暫くして視線を彼の方に戻すと、英里は再び、圭輔の顔にゆっくりと自分の顔を近づける。
端整な彼の顔立ちを間近で見つめるだけで、息苦しくなる。
圭輔の手を取り、指を絡ませる。
もう片方の手はそっと彼の頬に触れ、感触を確かめる。
それから、英里は目を瞑ってもう一度口付けた。圭輔も、目を閉じる。
静かで、長いキス。
なのに、絡めた互いの指だけが、何度も解けてはまたゆっくりと絡み合い、その様子が少しだけ淫猥だ。
口付けたまま、圭輔は今まで英里の髪を優しく梳いていた手を、そっと胸の上に重ねた。
彼の手が胸に触れた瞬間、英里の体が震えたが、そのまま彼の行為に身を委ねる。
唇を離した瞬間に微かに漏れた、彼女の吐息が、完全に彼に火を点けた。
胸の上に重ねていただけだった手を動かし、その膨らみを服越しに揉みしだく。
英里は、恥ずかしくて伏し目がちだった視線を圭輔の方に移すと、もういつもの穏やかな教師の表情ではない、そこには男の顔をした彼が居た。

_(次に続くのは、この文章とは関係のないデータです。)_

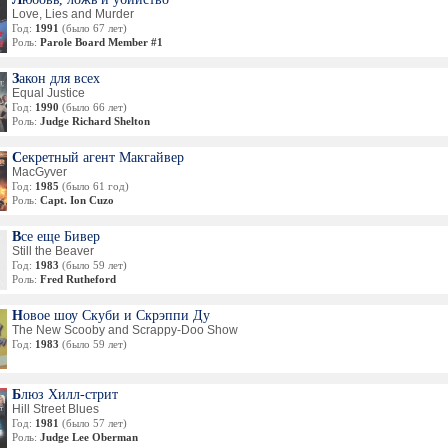
Love, Lies and Murder
Год:
1991
(было 67 лет)
Роль:
Parole Board Member #1
Закон для всех
Equal Justice
Год:
1990
(было 66 лет)
Роль:
Judge Richard Shelton
Секретный агент Макгайвер
MacGyver
Год:
1985
(было 61 год)
Роль:
Capt. Ion Cuzo
Все еще Бивер
Still the Beaver
Год:
1983
(было 59 лет)
Роль:
Fred Rutheford
Новое шоу Скуби и Скрэппи Ду
The New Scooby and Scrappy-Doo Show
Год:
1983
(было 59 лет)
Блюз Хилл-стрит
Hill Street Blues
Год:
1981
(было 57 лет)
Роль:
Judge Lee Oberman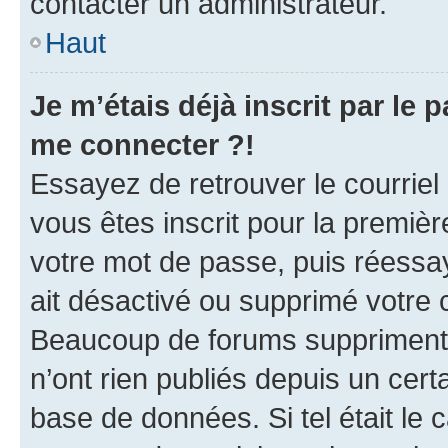
contacter un administrateur.
Haut
Je m’étais déjà inscrit par le
me connecter ?!
Essayez de retrouver le courriel
vous êtes inscrit pour la première
votre mot de passe, puis réessay
ait désactivé ou supprimé votre
Beaucoup de forums suppriment p
n’ont rien publiés depuis un certa
base de données. Si tel était le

内腿の間に、微かな違和感が生じる。それが性的な昂ぶりだとは、英里はまだ気付かなかった。そこまで、性的に成熟していなかった。
もう、陽が落ちかける寸前、部屋の中を暗闇の割合がどんどん占めていく。
圭輔の手が英里の太腿に触れる。
その瞬間、

“体の相性”

ふと、あの時の友人の言葉が何故か彼女の頭を過り、途端に、不安に覆いつくされる。
あの時が初めてだった自分に、彼を満足させられたなんて到底思えない。
これから体を重ねていって、もし失望されたとしたら、いずれ…
(先生は…私の事、飽きてしまうんだろうか…)
そんな考えが浮かび上がると、高揚していた気分が、一気に地に落ちるような感覚が襲った。

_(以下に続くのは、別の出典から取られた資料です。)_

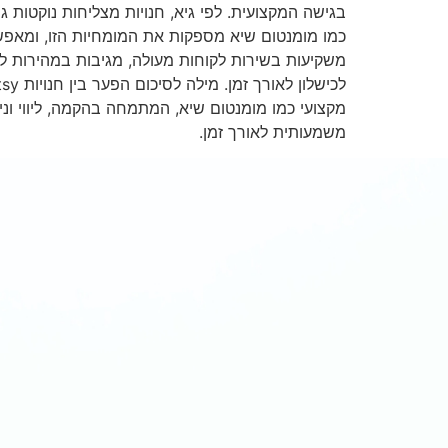
בגישה המקצועית. לפי גיא, חנויות מצליחות נוקטות 
כמו מומנטום שיא מספקות את המומחיות הזו, ומאפשרות
משקיעות בשירות לקוחות מעולה, מגיבות במהירות לשא
משמעותית לאורך זמן.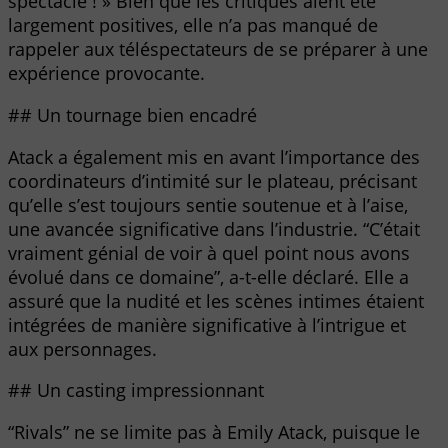
spectacle ! » Bien que les critiques aient été
largement positives, elle n’a pas manqué de
rappeler aux téléspectateurs de se préparer à une
expérience provocante.
## Un tournage bien encadré
Atack a également mis en avant l’importance des
coordinateurs d’intimité sur le plateau, précisant
qu’elle s’est toujours sentie soutenue et à l’aise,
une avancée significative dans l’industrie. “C’était
vraiment génial de voir à quel point nous avons
évolué dans ce domaine”, a-t-elle déclaré. Elle a
assuré que la nudité et les scènes intimes étaient
intégrées de manière significative à l’intrigue et
aux personnages.
## Un casting impressionnant
“Rivals” ne se limite pas à Emily Atack, puisque le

急に、部屋の隅の一点を凝視したまま固まってしまった彼女に、圭輔は怪訝そうな顔をする。
「英里…?」
声を掛けられて、はっ、と、彼女の瞳の焦点が定まる。
「せっ、先生…!あの…私、そろそろ帰らないと…」
英里は早口でそう言いながら、乱れかけた着衣を直すと、突然立ち上がった。
「もう、帰るのか…?」
「ごめんなさい、なるべく早く帰ってくるように母に電話で言われていたので…」
「そっか…もう暗いし、送って行こうか?」
明らかに残念そうな声音を含ませてはいるが、圭輔は何とか微笑んでみせる。
「大丈夫です、それに、万が一誰かに見られたら困りますし…」
学校帰りならまだしも、休みの日に私服で会っている所を、もし誰かに見られでもしたら、言い逃れはできない。
「じゃあ、また明日…」
「あ、あぁ。気を付けてな」
ぎこちない愛想笑いを互いに浮かべて別れを告げた後、ドアの向こうへ彼女の姿は消えた。

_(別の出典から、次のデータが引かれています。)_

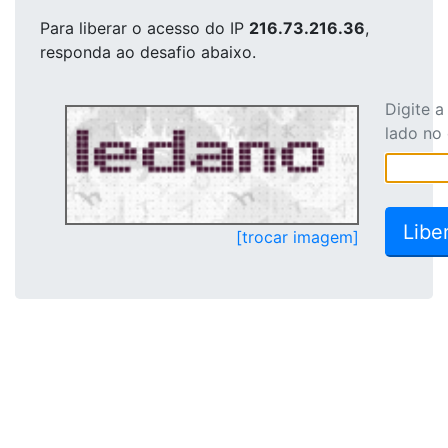
Para liberar o acesso
do IP
216.73.216.36
,
responda ao desafio abaixo.
Digite 
lado no
[trocar imagem]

それをきっちり見届けた後、圭輔は盛大に溜息を吐き、玄関の側で頭を抱えて座り込んだ。
「…生殺し…」
思わず、愚痴っぽく呟いてしまうのは、彼女の温もり、髪の匂い、息遣い、感触がまだ残っているからだろうか。
欲望を自己処理する気も起きず、彼は部屋に戻ると、食べかけだったケーキを再び口に運び始める。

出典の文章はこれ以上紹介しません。